Así, mientras Nim fregaba los platos del desayuno, cogí papel y bolígrafo y me dispuse a anotar lo que todavía necesitaba saber.
Para empezar, no eran sólo respuestas lo que faltaba. Mi propia madre faltaba, y al parecer mi recién descubierta abuela también había desaparecido. ¿Dónde estaban? ¿Qué función desempeñaba cada una de ellas? ¿Y qué función desempeñaba cada uno de los demás en aquel juego?
Pero, al mirar mis notas, comprendí que seguía faltando lo esencial: ¿en quién podía confiar?
Por ejemplo, mi tía Lily. La última vez que la había visto, había ofrecido como parte de su «estrategia» indagar en el ajedrez y, posiblemente, en las conexiones delictivas de Basil Livingston, un hombre que para ella, había olvidado mencionar, podría haber sido más que un mero conocido. Al fin y al cabo, Basil organizaba torneos de ajedrez, ¿no? Y en los dos años anteriores, tras la muerte del abuelo de mi tía, cuando ella se marchó de Nueva York, había vivido en Londres: el segundo hogar de Basil. Ahora, varios días después de mi visita a Colorado, Lily seguía sin decir ni media palabra sobre aquel misterioso encuentro suyo en Denver con la hija de Basil, Sage.

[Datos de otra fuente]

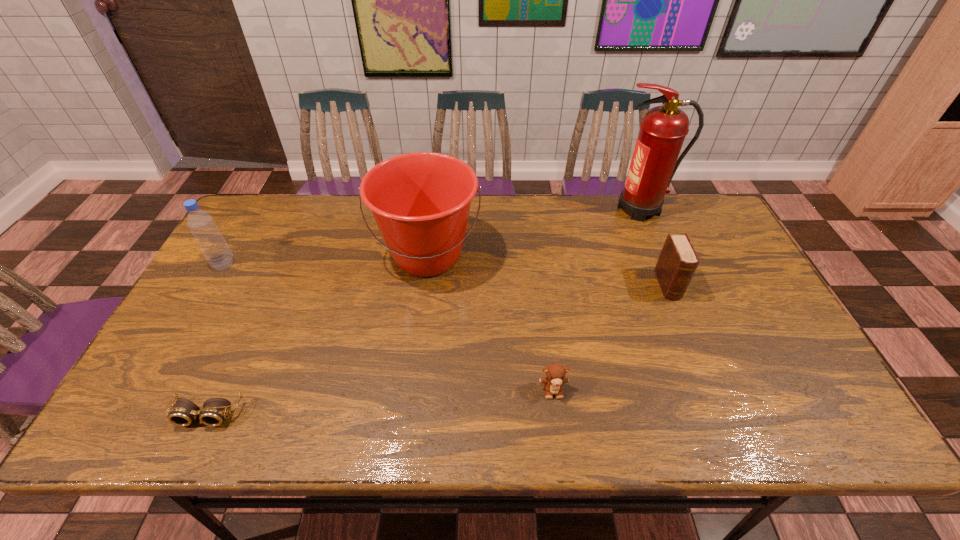 You are a GUI agent. You are given a task and a screenshot of the screen. Output one action in this format:
    pyautogui.click(x=<x>, y=<y>)
    Task: Click on the tallest object
    
    Given the screenshot: What is the action you would take?
    pyautogui.click(x=663, y=129)

Where is `the farthest object`? The height and width of the screenshot is (540, 960). the farthest object is located at coordinates (663, 129).

Locate an element on the screen. bucket is located at coordinates (421, 201).

Identify the location of the leftmost object. This screenshot has height=540, width=960. (201, 224).

At what (x,y) coordinates should I click in order to perform the action: click on the third tallest object. Please return your answer as a coordinate pair (x, y). Looking at the image, I should click on (201, 224).

Find the location of a particular element. The width and height of the screenshot is (960, 540). the fourth tallest object is located at coordinates (678, 260).

Locate an element on the screen. The width and height of the screenshot is (960, 540). the fourth object from left to right is located at coordinates (555, 373).

In order to click on the fifth tallest object in this screenshot , I will do `click(555, 373)`.

I want to click on the shortest object, so click(x=183, y=413).

Image resolution: width=960 pixels, height=540 pixels. What are the coordinates of `goggles` in the screenshot? It's located at (183, 413). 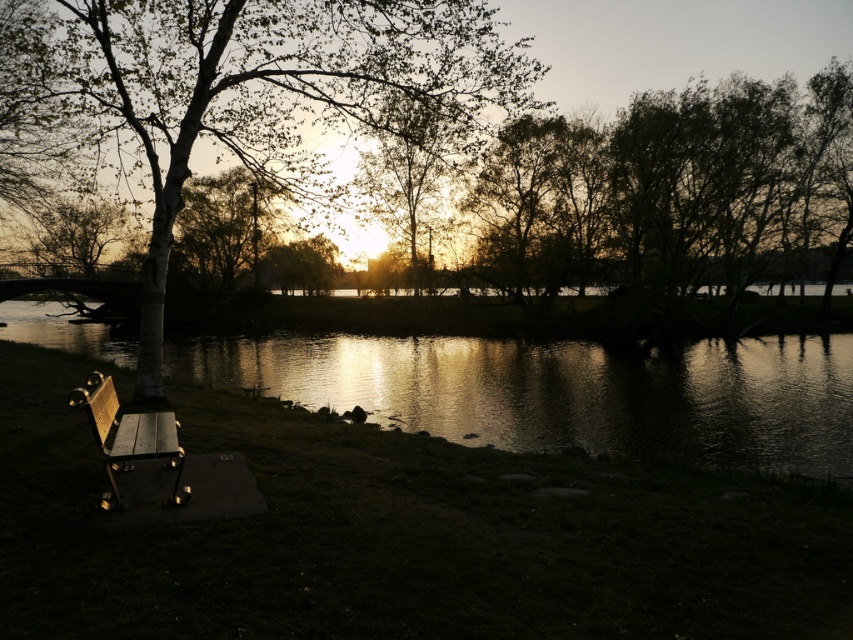 Which is above, silvery metallic tree at center or wooden bench at lower left?

silvery metallic tree at center

Does point (456, 104) come closer to viewer compared to point (120, 504)?

That is False.

This screenshot has width=853, height=640. What do you see at coordinates (409, 161) in the screenshot?
I see `silvery metallic tree at center` at bounding box center [409, 161].

Where is `silvery metallic tree at center`? The image size is (853, 640). silvery metallic tree at center is located at coordinates (409, 161).

Is glistening water at center above smooth white tree at center?

Actually, glistening water at center is below smooth white tree at center.

How distant is glistening water at center from smooth white tree at center?

glistening water at center and smooth white tree at center are 11.92 meters apart from each other.

Which is in front, point (583, 352) or point (325, 104)?

Positioned in front is point (583, 352).

Locate an element on the screen. This screenshot has width=853, height=640. glistening water at center is located at coordinates (564, 392).

Who is taller, glistening water at center or wooden bench at lower left?

glistening water at center

Is point (186, 356) farther from viewer compared to point (113, 499)?

Yes, point (186, 356) is behind point (113, 499).

Who is more distant from viewer, (94, 333) or (134, 456)?

Positioned behind is point (94, 333).

The image size is (853, 640). I want to click on glistening water at center, so click(x=564, y=392). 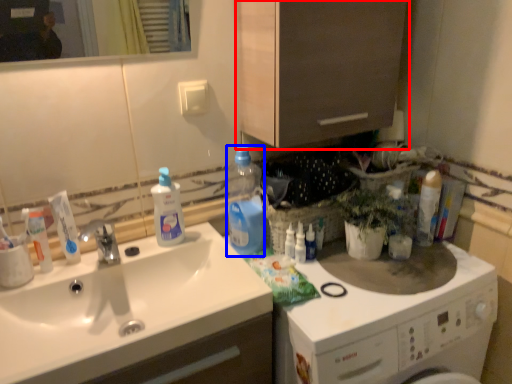 Question: Which object appears farthest to the camera in this image, cabinetry (highlighted by a red box) or cleaning product (highlighted by a blue box)?

Choices:
 (A) cabinetry
 (B) cleaning product

Answer: (B) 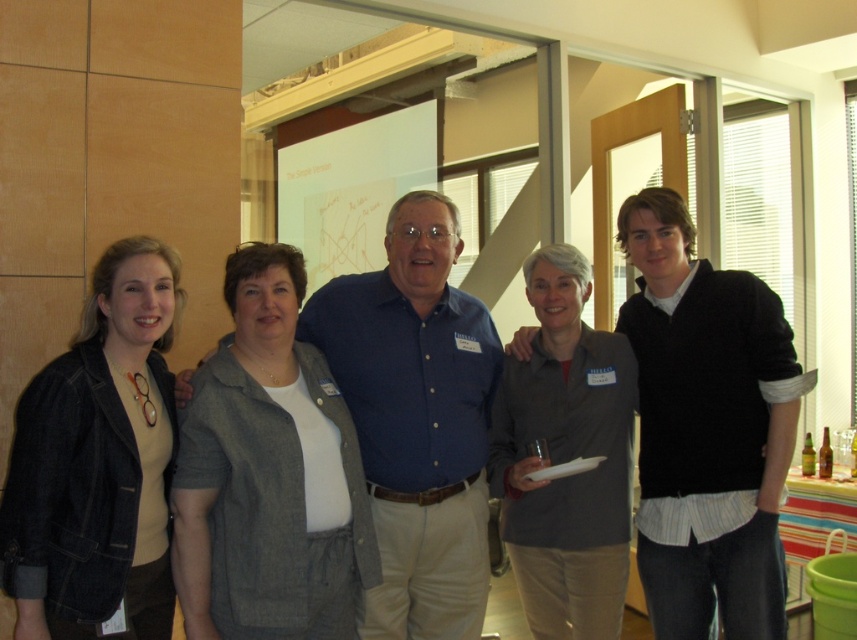 Can you confirm if gray fabric shirt at center is positioned to the left of denim jacket at left?

Incorrect, gray fabric shirt at center is not on the left side of denim jacket at left.

Does gray fabric shirt at center appear under denim jacket at left?

No, gray fabric shirt at center is not below denim jacket at left.

Is point (652, 308) more distant than point (63, 362)?

That is True.

Locate an element on the screen. This screenshot has height=640, width=857. gray fabric shirt at center is located at coordinates (706, 428).

Is denim jacket at left thinner than gray matte shirt at center?

Yes.

Is denim jacket at left below gray matte shirt at center?

Incorrect, denim jacket at left is not positioned below gray matte shirt at center.

Is point (100, 579) closer to viewer compared to point (537, 588)?

Yes, point (100, 579) is closer to viewer.

At what (x,y) coordinates should I click in order to perform the action: click on denim jacket at left. Please return your answer as a coordinate pair (x, y). Image resolution: width=857 pixels, height=640 pixels. Looking at the image, I should click on (99, 461).

How distant is gray fabric shirt at center from gray matte shirt at center?

gray fabric shirt at center and gray matte shirt at center are 9.55 inches apart from each other.

You are a GUI agent. You are given a task and a screenshot of the screen. Output one action in this format:
    pyautogui.click(x=<x>, y=<y>)
    Task: Click on the gray fabric shirt at center
    This screenshot has height=640, width=857.
    Given the screenshot: What is the action you would take?
    pyautogui.click(x=706, y=428)

Where is `gray fabric shirt at center`? The height and width of the screenshot is (640, 857). gray fabric shirt at center is located at coordinates tap(706, 428). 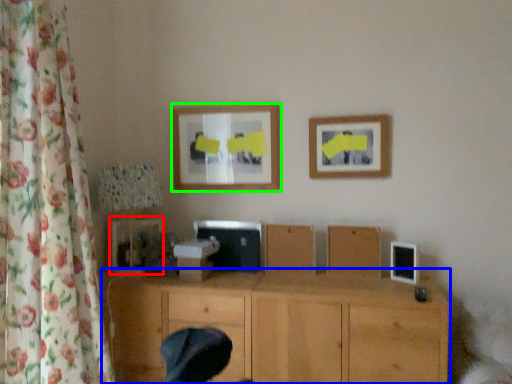 Question: Estimate the real-world distances between objects in this image. Which object is closer to picture frame (highlighted by a red box), wood (highlighted by a blue box) or picture frame (highlighted by a green box)?

Choices:
 (A) wood
 (B) picture frame

Answer: (B) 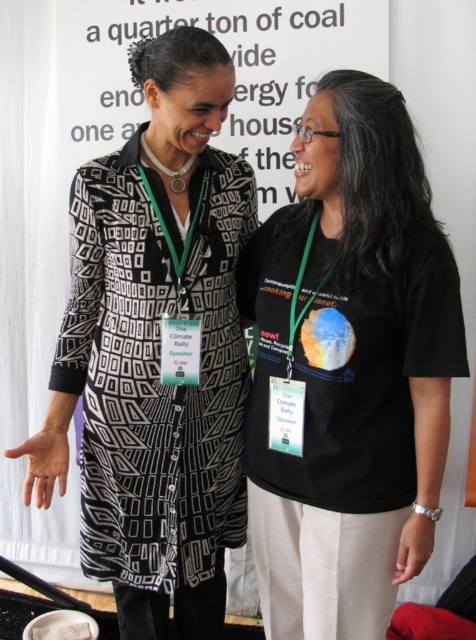 Question: Which of the following is the closest to the observer?

Choices:
 (A) (117, 385)
 (B) (258, 388)

Answer: (B)

Question: Does black matte t-shirt at center appear on the right side of black printed dress at left?

Choices:
 (A) yes
 (B) no

Answer: (A)

Question: Is black matte t-shirt at center wider than black printed dress at left?

Choices:
 (A) yes
 (B) no

Answer: (B)

Question: Which point appears farthest from the camera in this image?

Choices:
 (A) (445, 435)
 (B) (245, 387)

Answer: (B)

Question: In this image, where is black matte t-shirt at center located relative to black printed dress at left?

Choices:
 (A) above
 (B) below

Answer: (B)

Question: Among these objects, which one is farthest from the camera?

Choices:
 (A) black printed dress at left
 (B) black matte t-shirt at center

Answer: (A) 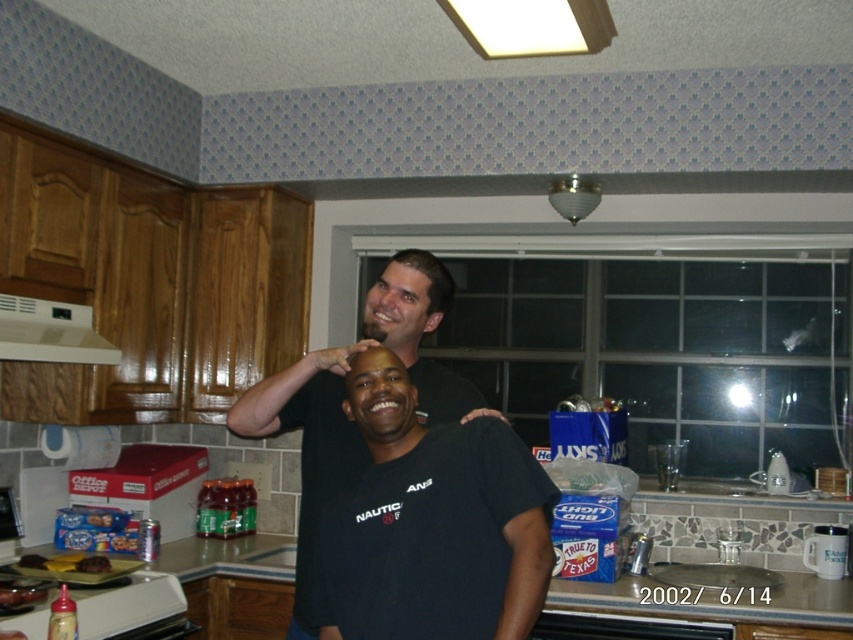 Is black matte shirt at center smaller than dark brown hair at upper center?

No.

The height and width of the screenshot is (640, 853). Describe the element at coordinates (344, 413) in the screenshot. I see `black matte shirt at center` at that location.

You are a GUI agent. You are given a task and a screenshot of the screen. Output one action in this format:
    pyautogui.click(x=<x>, y=<y>)
    Task: Click on the black matte shirt at center
    
    Given the screenshot: What is the action you would take?
    pyautogui.click(x=344, y=413)

Where is `black matte shirt at center`? black matte shirt at center is located at coordinates (344, 413).

This screenshot has width=853, height=640. Find the location of `matte black head at upper center`. matte black head at upper center is located at coordinates (405, 301).

The image size is (853, 640). What do you see at coordinates (405, 301) in the screenshot? I see `matte black head at upper center` at bounding box center [405, 301].

Describe the element at coordinates (405, 301) in the screenshot. I see `matte black head at upper center` at that location.

In order to click on matte black head at upper center in this screenshot , I will do `click(405, 301)`.

Can you confirm if black matte shirt at center is smaller than white matte exhaust hood at upper left?

Incorrect, black matte shirt at center is not smaller in size than white matte exhaust hood at upper left.

Is black matte shirt at center shorter than white matte exhaust hood at upper left?

Incorrect, black matte shirt at center's height does not fall short of white matte exhaust hood at upper left's.

Between point (259, 435) and point (35, 305), which one is positioned behind?

Positioned behind is point (35, 305).

You are a GUI agent. You are given a task and a screenshot of the screen. Output one action in this format:
    pyautogui.click(x=<x>, y=<y>)
    Task: Click on the black matte shirt at center
    The image size is (853, 640).
    Given the screenshot: What is the action you would take?
    pyautogui.click(x=344, y=413)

También estaba Vartan Azov, que había accedido amablemente a investigar la relación de Taras Petrosián con todo aquello, y no había mencionado hasta un tiempo después que la misma persona a quien iba a «investigar» era en realidad su padrastro. Si a Petrosián realmente lo habían envenenado en Londres, como Vartan parecía creer, resultaba extraño que nunca hubiese hablado de lo que Rosemary Livingston me dijo más tarde: que Vartan era el único heredero del patrimonio de Petrosián.